Problem to work on
Only the number should be given: how many lines below contain "ÜRÜN".
- - -
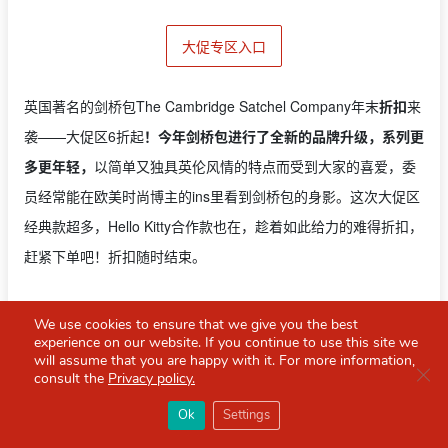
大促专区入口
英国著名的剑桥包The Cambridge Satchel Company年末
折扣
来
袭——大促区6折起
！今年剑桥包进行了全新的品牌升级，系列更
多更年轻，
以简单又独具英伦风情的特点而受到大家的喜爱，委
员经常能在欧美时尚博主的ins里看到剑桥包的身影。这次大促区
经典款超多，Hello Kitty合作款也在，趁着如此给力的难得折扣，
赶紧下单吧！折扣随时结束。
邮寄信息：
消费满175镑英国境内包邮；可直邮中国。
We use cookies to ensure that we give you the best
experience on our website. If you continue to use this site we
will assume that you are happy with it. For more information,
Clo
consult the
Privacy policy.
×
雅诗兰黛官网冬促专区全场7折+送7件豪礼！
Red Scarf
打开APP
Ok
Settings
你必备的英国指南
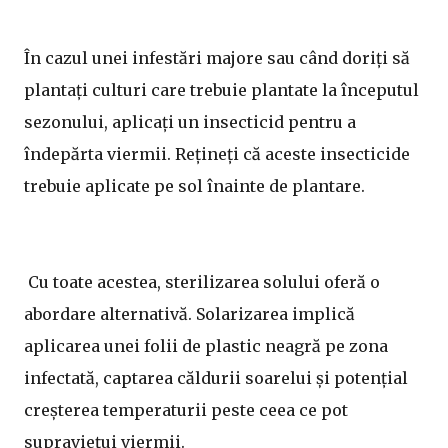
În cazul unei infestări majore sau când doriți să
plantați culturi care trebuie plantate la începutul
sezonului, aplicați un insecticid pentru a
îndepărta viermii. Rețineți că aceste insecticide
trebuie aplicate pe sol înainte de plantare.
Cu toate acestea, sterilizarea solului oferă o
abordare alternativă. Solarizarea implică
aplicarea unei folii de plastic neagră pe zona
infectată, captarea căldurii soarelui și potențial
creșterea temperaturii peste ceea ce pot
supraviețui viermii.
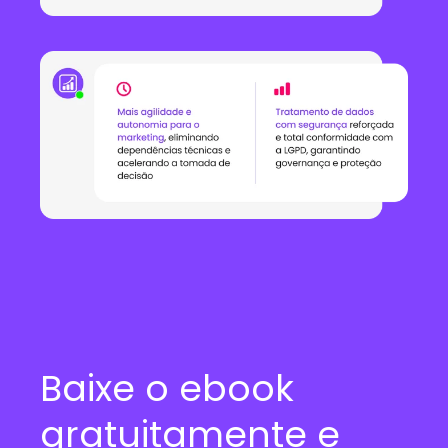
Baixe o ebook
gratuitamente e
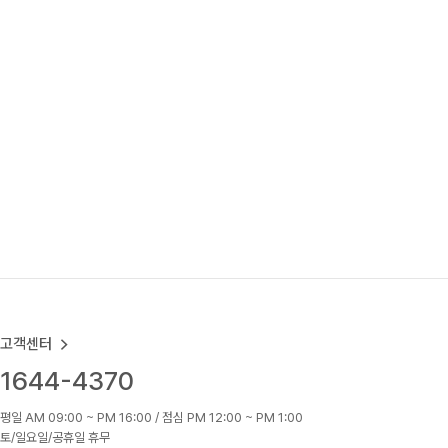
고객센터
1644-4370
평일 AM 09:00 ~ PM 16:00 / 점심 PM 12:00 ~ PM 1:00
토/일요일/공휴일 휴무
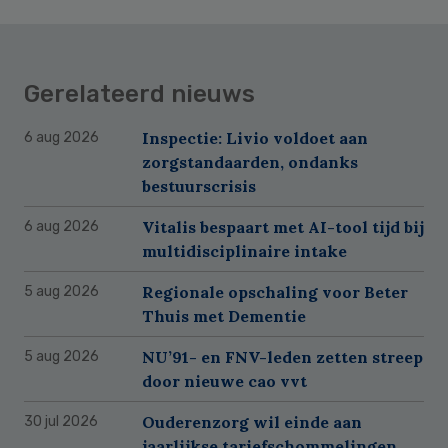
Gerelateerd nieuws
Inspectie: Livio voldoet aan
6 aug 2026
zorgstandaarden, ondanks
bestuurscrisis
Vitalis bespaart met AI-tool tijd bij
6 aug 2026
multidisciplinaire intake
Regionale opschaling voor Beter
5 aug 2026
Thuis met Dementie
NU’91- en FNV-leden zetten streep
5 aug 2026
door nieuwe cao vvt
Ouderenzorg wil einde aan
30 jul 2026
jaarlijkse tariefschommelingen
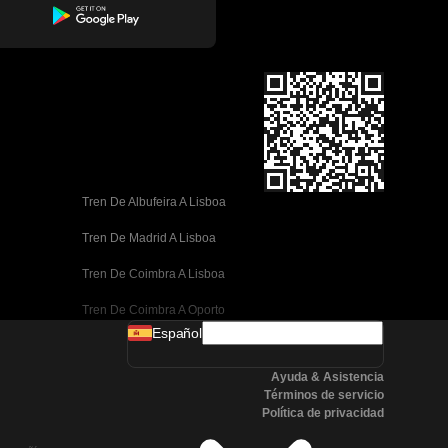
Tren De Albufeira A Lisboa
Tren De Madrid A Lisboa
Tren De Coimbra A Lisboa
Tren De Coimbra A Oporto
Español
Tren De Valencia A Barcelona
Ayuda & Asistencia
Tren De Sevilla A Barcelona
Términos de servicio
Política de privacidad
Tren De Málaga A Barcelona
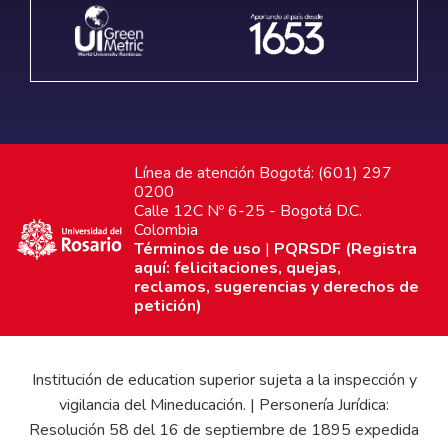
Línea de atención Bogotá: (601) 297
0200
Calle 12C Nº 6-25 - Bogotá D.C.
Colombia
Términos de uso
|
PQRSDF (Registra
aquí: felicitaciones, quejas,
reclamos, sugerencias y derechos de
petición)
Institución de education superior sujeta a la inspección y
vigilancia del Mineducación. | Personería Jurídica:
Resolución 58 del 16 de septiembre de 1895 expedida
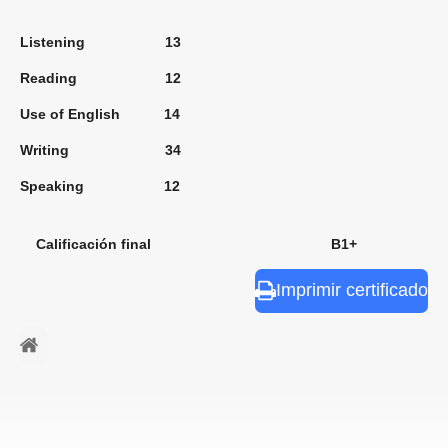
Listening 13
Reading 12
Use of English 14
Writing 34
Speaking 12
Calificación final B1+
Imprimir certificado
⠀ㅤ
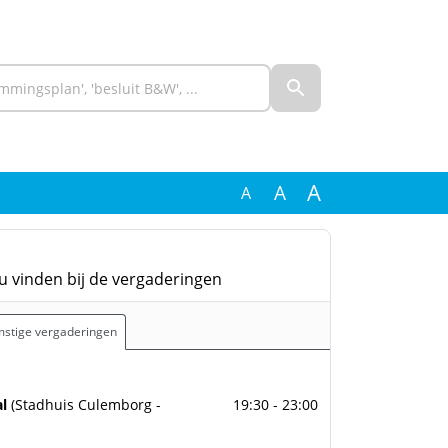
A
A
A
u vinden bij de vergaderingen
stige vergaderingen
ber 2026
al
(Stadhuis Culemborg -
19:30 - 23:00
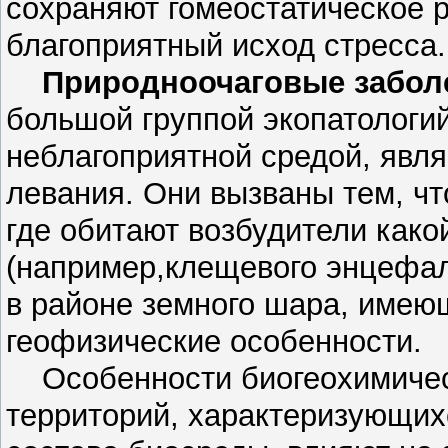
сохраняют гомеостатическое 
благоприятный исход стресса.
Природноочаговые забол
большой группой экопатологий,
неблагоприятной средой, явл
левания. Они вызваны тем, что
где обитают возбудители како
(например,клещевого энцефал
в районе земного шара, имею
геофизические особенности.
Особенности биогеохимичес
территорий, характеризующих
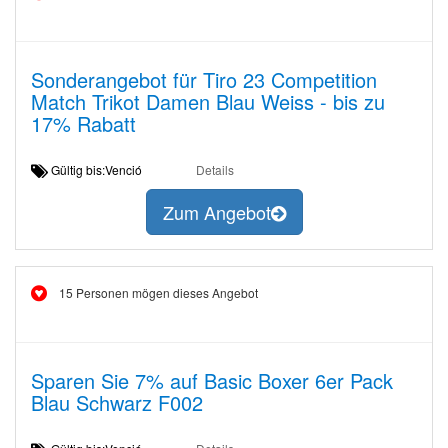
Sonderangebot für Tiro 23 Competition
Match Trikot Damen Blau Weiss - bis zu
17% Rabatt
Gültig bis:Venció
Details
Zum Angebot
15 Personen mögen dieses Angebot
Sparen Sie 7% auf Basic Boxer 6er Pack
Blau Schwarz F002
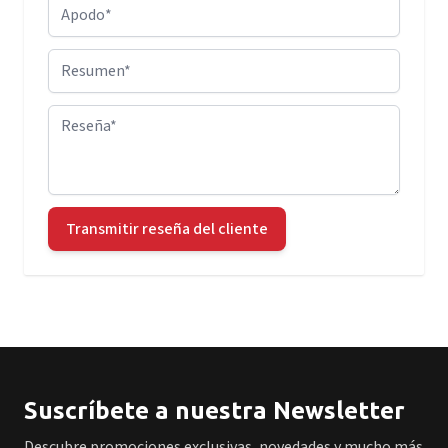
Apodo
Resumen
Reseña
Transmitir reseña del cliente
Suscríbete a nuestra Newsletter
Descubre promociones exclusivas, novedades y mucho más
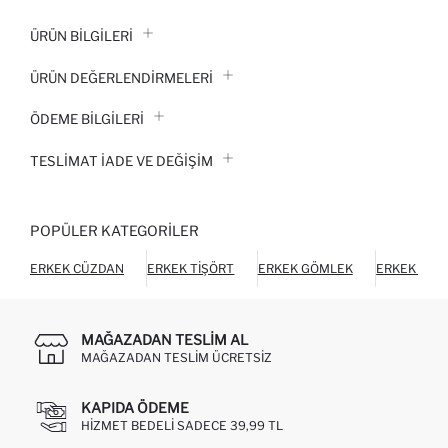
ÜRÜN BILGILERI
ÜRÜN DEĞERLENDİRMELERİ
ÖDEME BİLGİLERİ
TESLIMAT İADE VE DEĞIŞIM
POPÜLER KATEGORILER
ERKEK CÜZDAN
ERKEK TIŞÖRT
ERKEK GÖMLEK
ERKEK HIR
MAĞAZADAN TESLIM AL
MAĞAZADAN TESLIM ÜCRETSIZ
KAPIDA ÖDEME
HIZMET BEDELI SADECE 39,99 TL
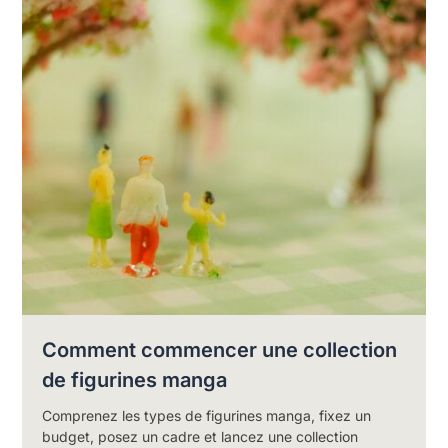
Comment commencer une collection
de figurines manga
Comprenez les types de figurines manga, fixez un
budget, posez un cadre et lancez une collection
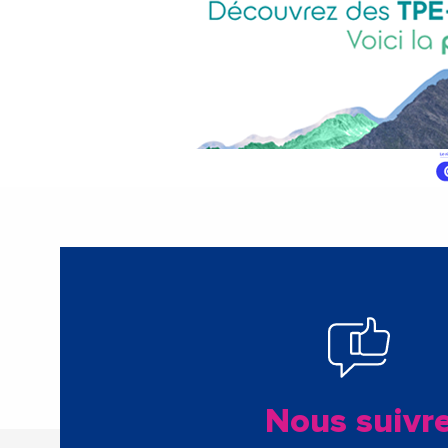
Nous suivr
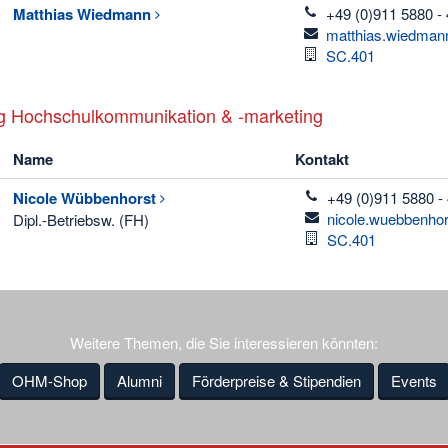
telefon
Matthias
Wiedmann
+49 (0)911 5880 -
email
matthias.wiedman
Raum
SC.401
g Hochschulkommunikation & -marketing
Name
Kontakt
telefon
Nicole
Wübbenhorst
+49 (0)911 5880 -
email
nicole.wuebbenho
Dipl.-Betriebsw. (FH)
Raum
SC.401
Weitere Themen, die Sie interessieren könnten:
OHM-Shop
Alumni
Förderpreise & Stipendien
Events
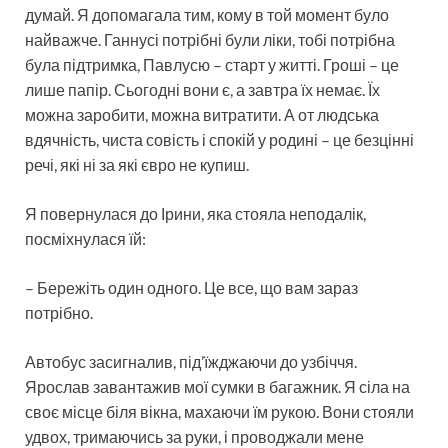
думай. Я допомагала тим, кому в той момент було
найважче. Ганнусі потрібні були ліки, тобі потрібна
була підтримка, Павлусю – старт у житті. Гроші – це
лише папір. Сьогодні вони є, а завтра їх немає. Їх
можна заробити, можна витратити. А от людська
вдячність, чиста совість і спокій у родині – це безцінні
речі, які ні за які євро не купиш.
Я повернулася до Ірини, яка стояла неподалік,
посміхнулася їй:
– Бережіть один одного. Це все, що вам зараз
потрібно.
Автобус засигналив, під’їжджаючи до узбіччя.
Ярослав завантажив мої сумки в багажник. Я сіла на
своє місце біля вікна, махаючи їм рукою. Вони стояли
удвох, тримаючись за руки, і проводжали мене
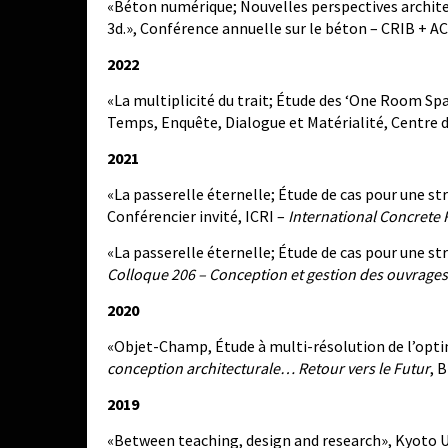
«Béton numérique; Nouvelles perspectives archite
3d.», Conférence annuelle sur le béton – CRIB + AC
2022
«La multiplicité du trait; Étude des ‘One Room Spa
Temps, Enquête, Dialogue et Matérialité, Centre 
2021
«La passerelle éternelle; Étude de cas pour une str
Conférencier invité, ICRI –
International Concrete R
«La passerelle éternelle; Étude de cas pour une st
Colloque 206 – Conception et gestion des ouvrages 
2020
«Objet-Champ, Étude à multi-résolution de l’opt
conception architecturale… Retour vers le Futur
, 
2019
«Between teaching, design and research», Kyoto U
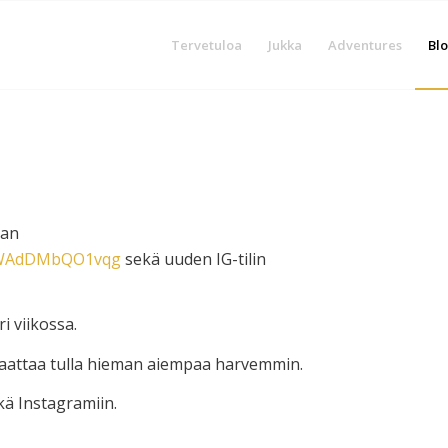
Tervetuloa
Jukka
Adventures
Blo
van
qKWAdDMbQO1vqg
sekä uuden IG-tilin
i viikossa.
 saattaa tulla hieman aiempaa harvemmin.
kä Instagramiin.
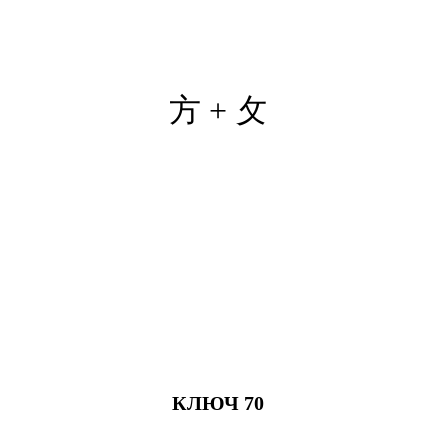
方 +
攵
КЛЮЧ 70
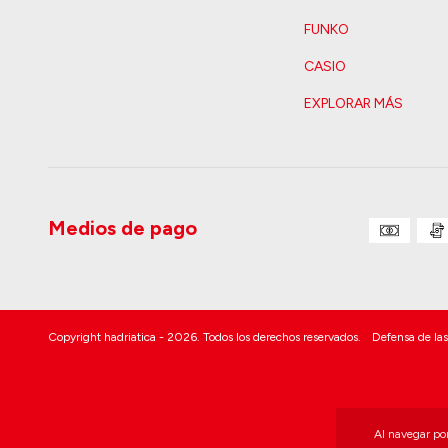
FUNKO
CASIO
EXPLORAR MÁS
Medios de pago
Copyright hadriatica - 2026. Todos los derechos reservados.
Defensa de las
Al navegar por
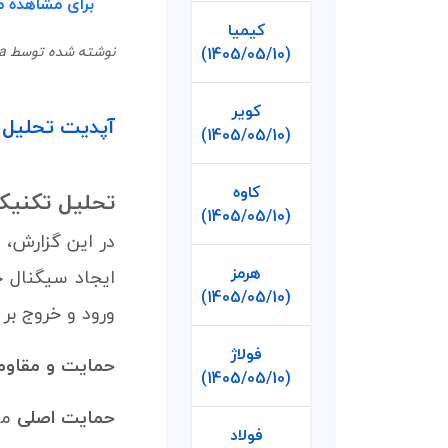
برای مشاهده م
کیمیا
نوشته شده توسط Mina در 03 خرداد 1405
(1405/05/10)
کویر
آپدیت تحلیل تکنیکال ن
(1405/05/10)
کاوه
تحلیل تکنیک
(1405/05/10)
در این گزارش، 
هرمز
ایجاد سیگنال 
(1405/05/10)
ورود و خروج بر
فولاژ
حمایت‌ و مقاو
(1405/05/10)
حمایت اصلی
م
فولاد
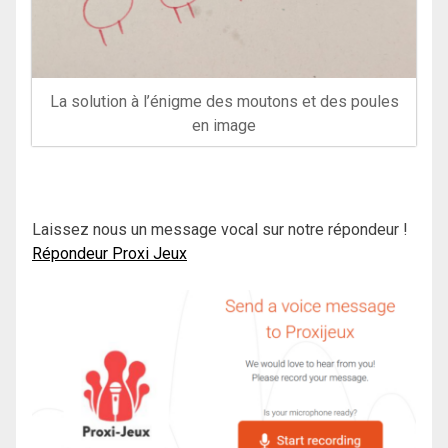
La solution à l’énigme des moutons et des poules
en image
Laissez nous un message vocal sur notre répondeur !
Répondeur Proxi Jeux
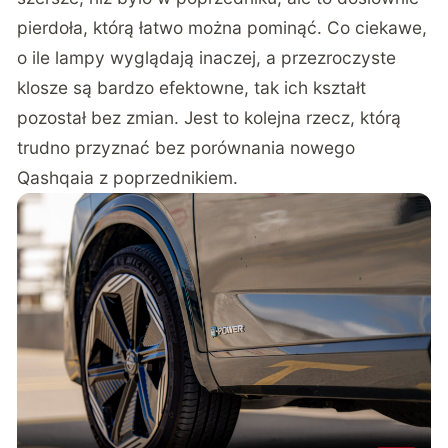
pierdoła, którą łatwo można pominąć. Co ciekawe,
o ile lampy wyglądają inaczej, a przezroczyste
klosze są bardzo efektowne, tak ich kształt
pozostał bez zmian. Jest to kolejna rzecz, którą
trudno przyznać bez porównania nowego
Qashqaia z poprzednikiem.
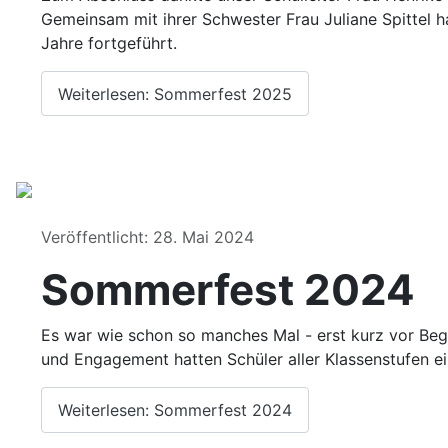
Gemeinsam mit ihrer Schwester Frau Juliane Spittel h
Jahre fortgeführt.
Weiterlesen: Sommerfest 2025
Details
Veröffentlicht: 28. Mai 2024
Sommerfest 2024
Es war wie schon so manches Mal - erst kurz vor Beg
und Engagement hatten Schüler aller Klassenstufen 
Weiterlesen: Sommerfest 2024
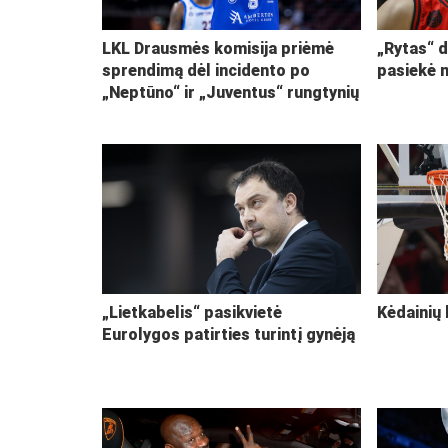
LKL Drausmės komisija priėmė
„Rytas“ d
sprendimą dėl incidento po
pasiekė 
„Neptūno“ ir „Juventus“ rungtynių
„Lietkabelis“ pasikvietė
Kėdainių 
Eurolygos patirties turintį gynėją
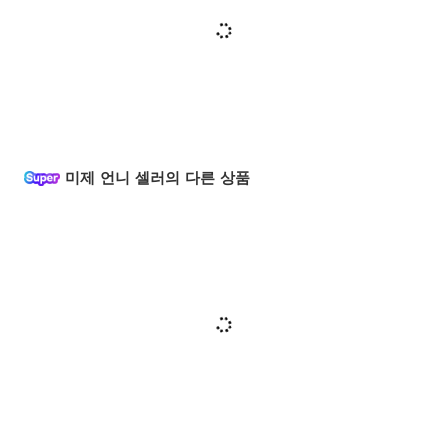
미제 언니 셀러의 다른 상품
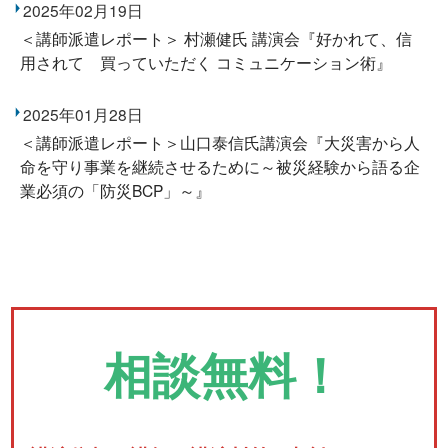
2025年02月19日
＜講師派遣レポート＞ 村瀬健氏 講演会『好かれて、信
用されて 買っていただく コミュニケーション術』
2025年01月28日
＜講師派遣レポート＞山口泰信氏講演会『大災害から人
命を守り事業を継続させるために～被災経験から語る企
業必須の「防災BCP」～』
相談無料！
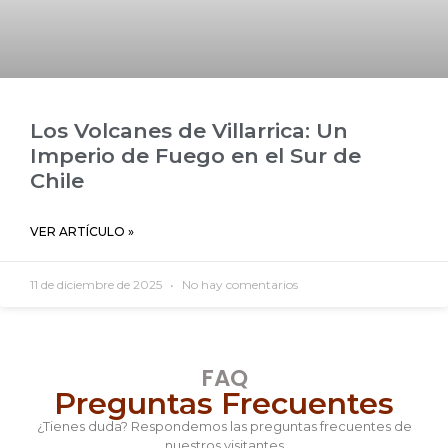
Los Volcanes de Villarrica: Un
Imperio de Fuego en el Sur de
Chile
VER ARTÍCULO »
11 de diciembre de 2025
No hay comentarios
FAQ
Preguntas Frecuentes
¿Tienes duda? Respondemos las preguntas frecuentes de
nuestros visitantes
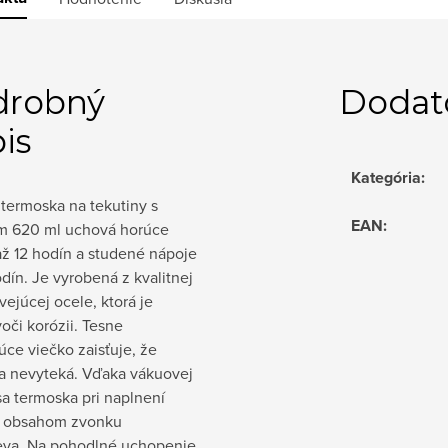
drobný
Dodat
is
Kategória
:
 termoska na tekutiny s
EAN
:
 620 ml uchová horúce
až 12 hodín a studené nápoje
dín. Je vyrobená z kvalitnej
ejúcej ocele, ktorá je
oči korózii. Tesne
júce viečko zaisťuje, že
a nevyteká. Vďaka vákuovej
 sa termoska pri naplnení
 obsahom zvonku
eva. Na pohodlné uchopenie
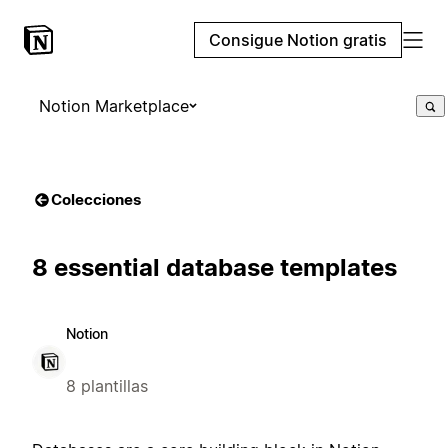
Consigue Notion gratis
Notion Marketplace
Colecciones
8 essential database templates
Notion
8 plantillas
- - -
Your solution
2